RESULTS: Latin American Art Evening Sale, November 20, 2007 at Sotheby's Tonight at Sotheby’s, the evening sale of Latin American Art achieved a total of $15,235,00, the third highest total for an evening sale of Latin American Art at Sotheby’s
News-Antique.com - Nov 22,2007 - Tonight at Sotheby’s, the evening sale of Latin American Art achieved a total of $15,235,00, the third highest total for an evening sale of Latin American Art at Sotheby’s, with 64% of sold lots exceeding their high estimates. The top lot was Fernando Botero’s Le Déjeuner sur l’Herbe from 1969, lot 8, which achieved a price of $1,329,000.

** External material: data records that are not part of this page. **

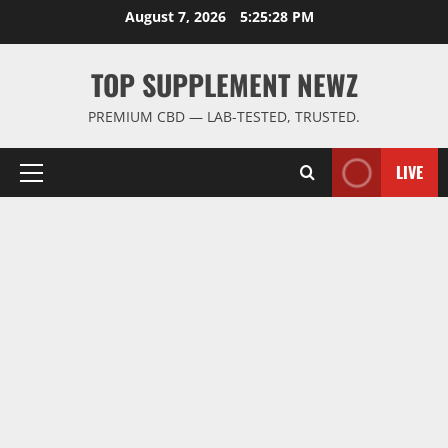
Skip
August 7, 2026
5:25:29 PM
to
content
TOP SUPPLEMENT NEWZ
PREMIUM CBD — LAB-TESTED, TRUSTED.
LIVE
Primary
Menu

Rufino Tamayo’s Tres Personajes from 1970, which had been stolen twenty years ago and was fortuitously recovered and returned to its rightful owner, sold for $1,049,000 to a Private American Collector through a Sotheby’s representative on the phone. There was heated bidding for seminal works by two female Surrealist artists: Leonora Carrington and Remedios Varo. Carrington’s El Bano, lot 12, sold for $541,000 and Varo’s Au Bonheur des Dames (Au Bonheur des Citoyens), lot 10, sold for $881,000.
Lot 25, David Alfaro Siqueiros’ Niño Tarahumara, sold for $529,000 after extensive bidding, breaking the previous artist record of $363,000, which was set in 1989. This recently rediscovered work, which is from the same period as the Siqueiros works in the collection of The Museum of Modern Art in New York, was last exhibited in New York the 1940s and had been known only through black and white photos for many years.
Eight artist records were set tonight. In addition to the record set for a work by David Alfaro Siqueiros at auction, artist records were set for Antonio Rodríguez (first time at auction), Jesús Guerrero Galván, Jean-Baptiste Louis de Gros, Armando Reverón, Alejandro Otero, Léon Ferrari, and Rosângela Rennó.
Carmen Melian, head of the Latin American Art department at Sotheby’s, said, “Tonight’s sale achieved over $15
million, the third highest evening sale of Latin American Art at Sotheby’s. We saw strong prices for works by Fernando
Botero and Rufino Tamayo, and we were pleased to see excitement for works by Contemporary artists Otero and
Soto, indicative of the direction in which the market is moving. We were thrilled to have the opportunity to sell
Tamayo’s Tres Personajes from 1970, which had been stolen twenty years ago and which was fortuitiously recovered and returned to its rightful owner. We saw museums, private collectors and dealers actively bidding in this sale, and there was continued crossover interest from the Contemporary and Impressionist markets, indicating an ever-widening geographic base of buyers.”